Americans get a refresher course in inflation with each fill-up or trip to Walmart, but whole generations have come of age with no real recollection of or experience with sustained periods of rapidly rising prices. And having not had to contend with the phenomenon, thinking about what causes it and how to lick it may also not have been high on their priority list until the past year. Today we will take a deeper dive into the causes of excess inflation and the extraordinary confluence of events that brought us to this point.
The textbook definition of inflation is a sustained increase in the general level of prices over a period of time. A more colloquial and intuitive definition is the loss of purchasing power as a dollar doesn’t go as far as it used to. It is notoriously difficult to accurately predict, as the pandemic surge demonstrates, but it is essential to attack it vigorously once diagnosed.
Inflation can result from too much money in the system relative to economic activity. The Federal Reserve is charged with calibrating the money supply to support the demand for dollars, measured by the velocity or number of times a dollar circulates through the economy during the year. When the economy is expanding rapidly, dollars change hands more frequently, requiring the Fed to add more dollars to the system (increase the money supply).
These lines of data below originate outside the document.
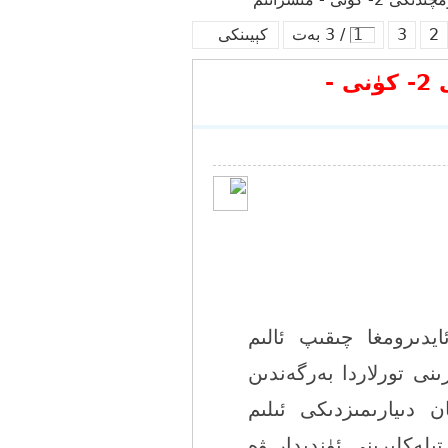
2
3
/ 3 بەت
كېيىنكى
ئالىم شۆھرەت مۇتەللىپنىڭ ئۈرۈمچىدىكى 2- كۈنى -
ايدىرومغا چىقىپ ئالىم
نى تورلاردا بەرگەندىن
ن دىيارىمىزدىكى ئىلىم
لەكلىرىنى ئۈندىدار ۋە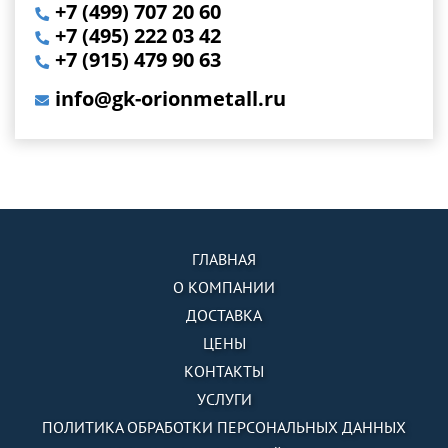
+7 (499) 707 20 60
+7 (495) 222 03 42
+7 (915) 479 90 63
info@gk-orionmetall.ru
ГЛАВНАЯ
О КОМПАНИИ
ДОСТАВКА
ЦЕНЫ
КОНТАКТЫ
УСЛУГИ
ПОЛИТИКА ОБРАБОТКИ ПЕРСОНАЛЬНЫХ ДАННЫХ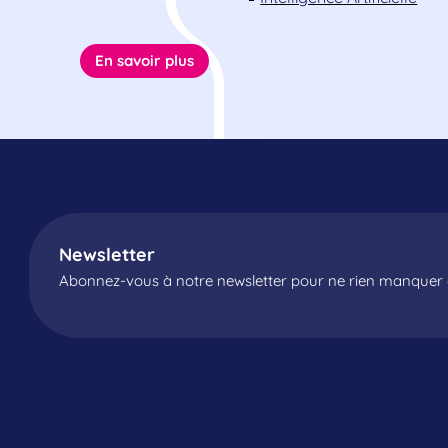
En savoir plus
Newsletter
Abonnez-vous à notre newsletter pour ne rien manquer d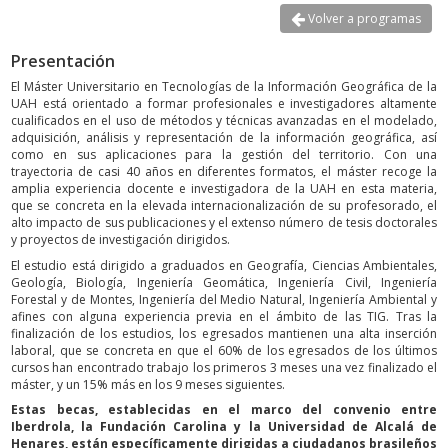
Volver a programas
Presentación
El Máster Universitario en Tecnologías de la Información Geográfica de la
UAH está orientado a formar profesionales e investigadores altamente
cualificados en el uso de métodos y técnicas avanzadas en el modelado,
adquisición, análisis y representación de la información geográfica, así
como en sus aplicaciones para la gestión del territorio. Con una
trayectoria de casi 40 años en diferentes formatos, el máster recoge la
amplia experiencia docente e investigadora de la UAH en esta materia,
que se concreta en la elevada internacionalización de su profesorado, el
alto impacto de sus publicaciones y el extenso número de tesis doctorales
y proyectos de investigación dirigidos.
El estudio está dirigido a graduados en Geografía, Ciencias Ambientales,
Geología, Biología, Ingeniería Geomática, Ingeniería Civil, Ingeniería
Forestal y de Montes, Ingeniería del Medio Natural, Ingeniería Ambiental y
afines con alguna experiencia previa en el ámbito de las TIG. Tras la
finalización de los estudios, los egresados mantienen una alta inserción
laboral, que se concreta en que el 60% de los egresados de los últimos
cursos han encontrado trabajo los primeros 3 meses una vez finalizado el
máster, y un 15% más en los 9 meses siguientes.
Estas becas, establecidas en el marco del convenio entre
Iberdrola, la Fundación Carolina y la Universidad de Alcalá de
Henares, están específicamente dirigidas a ciudadanos brasileños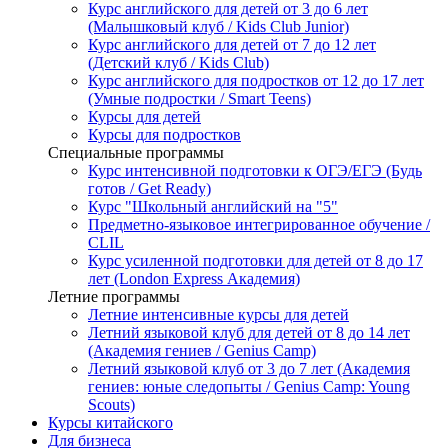
Курс английского для детей от 3 до 6 лет
(Малышковый клуб / Kids Club Junior)
Курс английского для детей от 7 до 12 лет
(Детский клуб / Kids Club)
Курс английского для подростков от 12 до 17 лет
(Умные подростки / Smart Teens)
Курсы для детей
Курсы для подростков
Специальные программы
Курс интенсивной подготовки к ОГЭ/ЕГЭ (Будь
готов / Get Ready)
Курс "Школьный английский на "5"
Предметно-языковое интегрированное обучение /
CLIL
Курс усиленной подготовки для детей от 8 до 17
лет (London Express Академия)
Летние программы
Летние интенсивные курсы для детей
Летний языковой клуб для детей от 8 до 14 лет
(Академия гениев / Genius Camp)
Летний языковой клуб от 3 до 7 лет (Академия
гениев: юные следопыты / Genius Camp: Young
Scouts)
Курсы китайского
Для бизнеса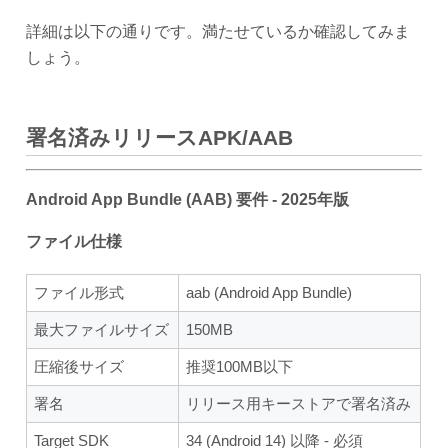
詳細は以下の通りです。満たせているか確認してみま
しょう。
署名済みリリースAPK/AAB
Android App Bundle (AAB) 要件 - 2025年版
ファイル仕様
ファイル形式
aab (Android App Bundle)
最大ファイルサイズ
150MB
圧縮後サイズ
推奨100MB以下
署名
リリース用キーストアで署名済み
Target SDK
34 (Android 14) 以降 - 必須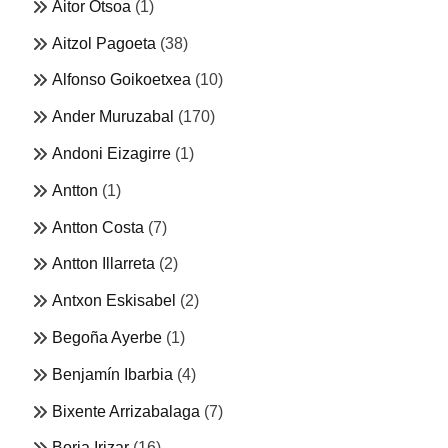
Aitor Otsoa
(1)
Aitzol Pagoeta
(38)
Alfonso Goikoetxea
(10)
Ander Muruzabal
(170)
Andoni Eizagirre
(1)
Antton
(1)
Antton Costa
(7)
Antton Illarreta
(2)
Antxon Eskisabel
(2)
Begoña Ayerbe
(1)
Benjamín Ibarbia
(4)
Bixente Arrizabalaga
(7)
Borja Irizar
(16)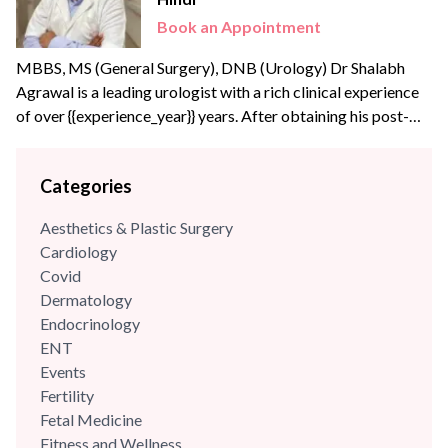
Book an Appointment
MBBS, MS (General Surgery), DNB (Urology) Dr Shalabh
Agrawal is a leading urologist with a rich clinical experience
of over {{experience_year}} years. After obtaining his post-
graduate degree in General Surgery from the prestigious
Maulana Azad Medical College, New Delhi, he joined the
Categories
Army Hospital Research and Referral, Delhi – one of India’s
apex medical institutes to pursue his super speciality...
Aesthetics & Plastic Surgery
Cardiology
Covid
Dermatology
Endocrinology
ENT
Events
Fertility
Fetal Medicine
Fitness and Wellness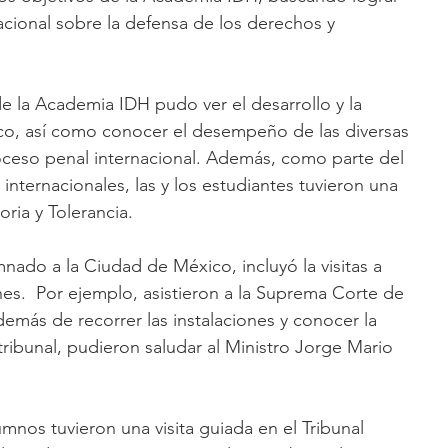
acional sobre la defensa de los derechos y 
e la Academia IDH pudo ver el desarrollo y la 
ico, así como conocer el desempeño de las diversas 
oceso penal internacional. Además, como parte del 
internacionales, las y los estudiantes tuvieron una 
ria y Tolerancia.
mnado a la Ciudad de México, incluyó la visitas a 
ones.  Por ejemplo, asistieron a la Suprema Corte de 
emás de recorrer las instalaciones y conocer la 
tribunal, pudieron saludar al Ministro Jorge Mario 
umnos tuvieron una visita guiada en el Tribunal 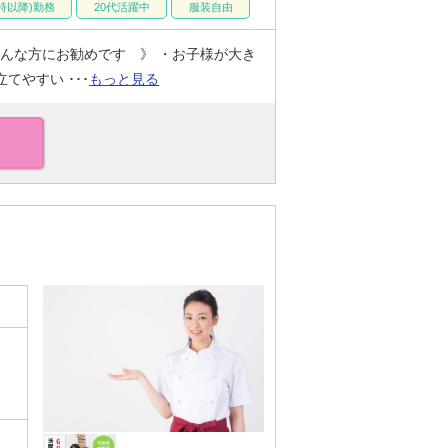
7時以降)勤務
20代活躍中
服装自由
《こんな方にお勧めです 》 ・お子様が大き
やすい ･･･
もっと見る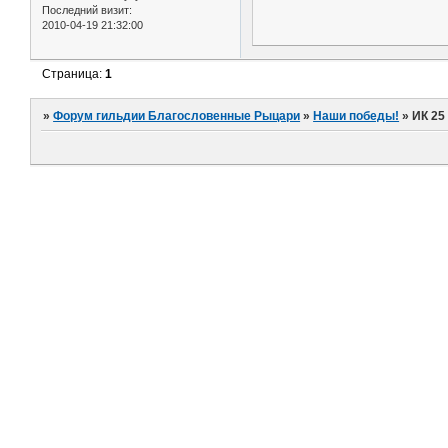
Последний визит:
2010-04-19 21:32:00
Страница:
1
»
Форум гильдии Благословенные Рыцари
»
Наши победы!
»
ИК 25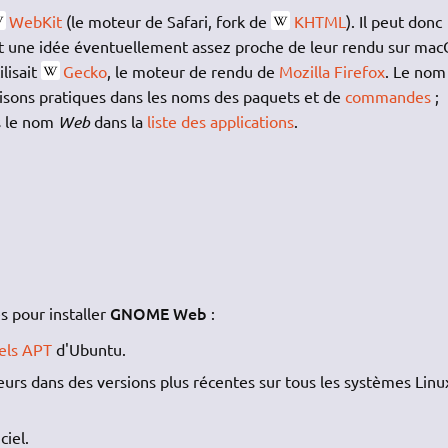
WebKit
(le moteur de Safari, fork de
KHTML
). Il peut donc
t une idée éventuellement assez proche de leur rendu sur mac
ilisait
Gecko
, le moteur de rendu de
Mozilla Firefox
. Le nom
raisons pratiques dans les noms des paquets et de
commandes
;
us le nom
Web
dans la
liste des applications
.
GNOME Web
s pour installer
:
iels APT
d'Ubuntu.
peurs dans des versions plus récentes sur tous les systèmes Linu
ciel.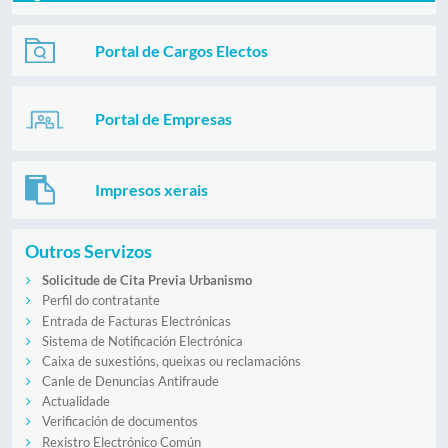
Portal de Cargos Electos
Portal de Empresas
Impresos xerais
Outros Servizos
Solicitude de Cita Previa Urbanismo
Perfil do contratante
Entrada de Facturas Electrónicas
Sistema de Notificación Electrónica
Caixa de suxestións, queixas ou reclamacións
Canle de Denuncias Antifraude
Actualidade
Verificación de documentos
Rexistro Electrónico Común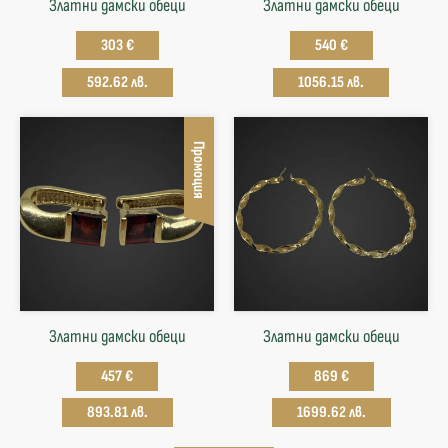
Златни дамски обеци
Златни дамски обеци
303 €
540 €
592.62 лв.
1056.15 лв.
Промоция
Златни дамски обеци
Златни дамски обеци
457 €
869 €
893.81 лв.
1699.62 лв.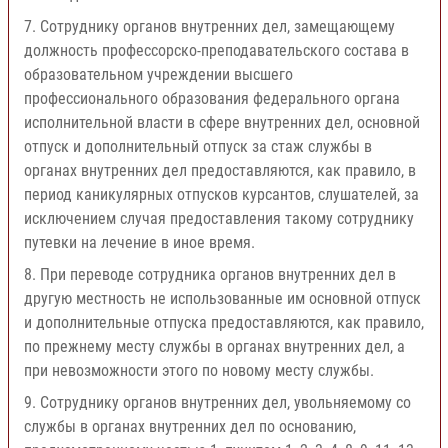
7. Сотруднику органов внутренних дел, замещающему
должность профессорско-преподавательского состава в
образовательном учреждении высшего
профессионального образования федерального органа
исполнительной власти в сфере внутренних дел, основной
отпуск и дополнительный отпуск за стаж службы в
органах внутренних дел предоставляются, как правило, в
период каникулярных отпусков курсантов, слушателей, за
исключением случая предоставления такому сотруднику
путевки на лечение в иное время.
8. При переводе сотрудника органов внутренних дел в
другую местность не использованные им основной отпуск
и дополнительные отпуска предоставляются, как правило,
по прежнему месту службы в органах внутренних дел, а
при невозможности этого по новому месту службы.
9. Сотруднику органов внутренних дел, увольняемому со
службы в органах внутренних дел по основанию,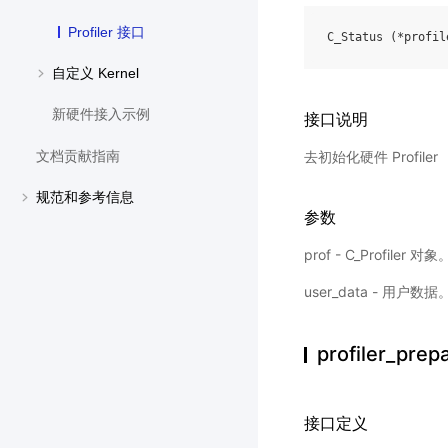
Profiler 接口
C_Status
(
*
profil
自定义 Kernel
新硬件接入示例
接口说明
去初始化硬件 Profiler
文档贡献指南
规范和参考信息
参数
prof - C_Profiler 对象
user_data - 用户数据
profiler_prep
接口定义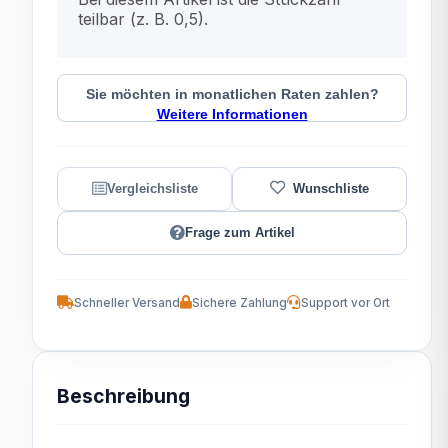
teilbar (z. B. 0,5).
Sie möchten in monatlichen Raten zahlen?
Weitere Informationen
Frage zum Artikel
Schneller Versand
Sichere Zahlung
Support vor Ort
Beschreibung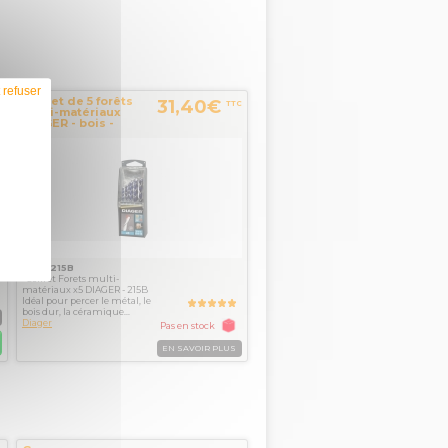
 refuser
Coffret de 5 forêts
31,40€
C
TTC
multi-matériaux
€
DIAGER - bois -
métal - béton -...
Réf. : 215B
Coffret Forets multi-
matériaux x5 DIAGER - 215B
Idéal pour percer le métal, le
bois dur, la céramique...
Diager
Pas en stock
EN SAVOIR PLUS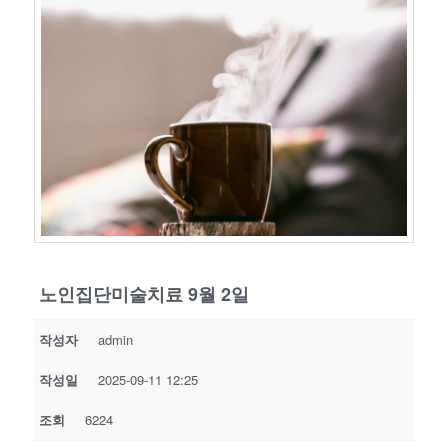
노인집단미술치료 9월 2일
작성자
admin
작성일
2025-09-11 12:25
조회
6224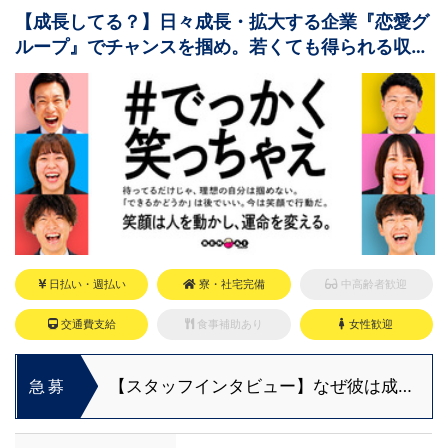
【成長してる？】日々成長・拡大する企業『恋愛グ
ループ』でチャンスを掴め。若くても得られる収入
と役職！
日払い・週払い
寮・社宅完備
中高齢者歓迎
交通費支給
食事補助あり
女性歓迎
【スタッフインタビュー】なぜ彼は成長
急募
できたのか？福利厚生と“熱意ある上
司”の関係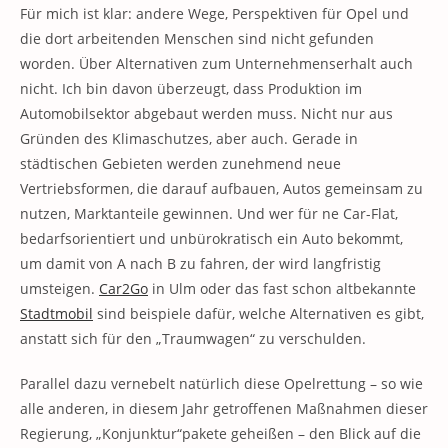
Für mich ist klar: andere Wege, Perspektiven für Opel und
die dort arbeitenden Menschen sind nicht gefunden
worden. Über Alternativen zum Unternehmenserhalt auch
nicht. Ich bin davon überzeugt, dass Produktion im
Automobilsektor abgebaut werden muss. Nicht nur aus
Gründen des Klimaschutzes, aber auch. Gerade in
städtischen Gebieten werden zunehmend neue
Vertriebsformen, die darauf aufbauen, Autos gemeinsam zu
nutzen, Marktanteile gewinnen. Und wer für ne Car-Flat,
bedarfsorientiert und unbürokratisch ein Auto bekommt,
um damit von A nach B zu fahren, der wird langfristig
umsteigen.
Car2Go
in Ulm oder das fast schon altbekannte
Stadtmobil
sind beispiele dafür, welche Alternativen es gibt,
anstatt sich für den „Traumwagen“ zu verschulden.
Parallel dazu vernebelt natürlich diese Opelrettung – so wie
alle anderen, in diesem Jahr getroffenen Maßnahmen dieser
Regierung, „Konjunktur“pakete geheißen – den Blick auf die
Too many dollars relative to velocity or demand for dollars can lead to inflation.
It should be noted that money supply control was the primary Fed tool in the 1970s and 1980s but has largely been replaced with interest rate targeting that we hear so much about today. With the explosion in electronic and virtual transactions, the management and even definition of the “money supply” has become challenging, but the concept of too much easy money as a cause of inflation remains valid.
Another potential source of price instability is called “demand pull” inflation, as the economy expands rapidly and surging demand for goods and services outstrips production capacity, bidding up prices. Demand pull inflation can often be observed in home prices during periods of booming real estate sales. As the number of buyers expands faster than the pool of sellers, home prices rise, sometimes rapidly. Real estate is a bellwether for the broader economy, as constitutes a significant proportion of price indices like the CPI. The housing market and auto manufacturing are especially relevant since they generate so much secondary economic activity in construction, sales, insurance, parts manufacturing, and lending activity.
The third major episodic cause of rising prices is “cost push” inflation, a shock to the supply side of the supply-demand equation in which demand remains relatively stable but the supply of goods or services is restricted or impeded. Cost push inflation often occurs in response to a natural disaster that damages production facilities or an induced scarcity due to geopolitical forces. For readers of a certain age, the 1973 Arab Oil embargo is the classic example during which Middle Eastern oil-producing nations formed a cartel called OPEC and conspired to limit supplies of crude oil to the West, tripling oil prices and forcing drivers to queue up at gas stations.
We can easily point to historical examples of inflationary bouts arising from each of these conditions. What is notable about the current price instability is that it traces its origin to all three of these conditions arising out of external factors as well as policy reactions to the crisis.
Responding to the pandemic emergency, the Fed rapidly swelled the money supply by a third in an effort to revive the crashing economy as the velocity plummeted. The unexpectedly rapid rebound from the covid shutdown has resulted in too many dollars chasing too few goods, one of the classic causes inflation triggers. Hindsight of course provides clarity, but the reaction at the time was informed by the potential for a prolonged depression in economic activity arising from a once-in-a-century health emergency.
In mid-2020, the likelihood of a severe and extended recession was the base case as the world awaited an effective vaccine and shutdowns and social distancing were the only available measures to stem the growing death toll. In the event, many workers were able to maintain employment remotely, just as Congress and two Presidents injected over $5 trillion in direct stimulus spending into the economic bloodstream. Flush with cash and stuck at home, households ramped up spending on everything from houses to cars to iPads. Hello demand pull inflation: a sudden and unexpected spike in consumer demand added fuel to the flames of inflation.
Meanwhile, off the coast of California: 109 massive container ships waiting last January to be unloaded testified to the unprecedented collapse of supply chains which had quite justifiably throttled back in expectation of a lengthy downturn. This constriction of supply was a case study in cost push inflation that is only now beginning to abate. Witness a triple whammy of inflationary influences that will serve as a case study for future generations of grad students.
The good news is that we know how to whip inflation thanks to the lessons of the 1980s. The bad news is that the medicine tastes bitter and will necessitate cooling off the red-hot job and housing markets, but in time the patient will recover.
Christopher A. Hopkins is a chartered financial analyst and co-founder of Apogee Wealth Advisors.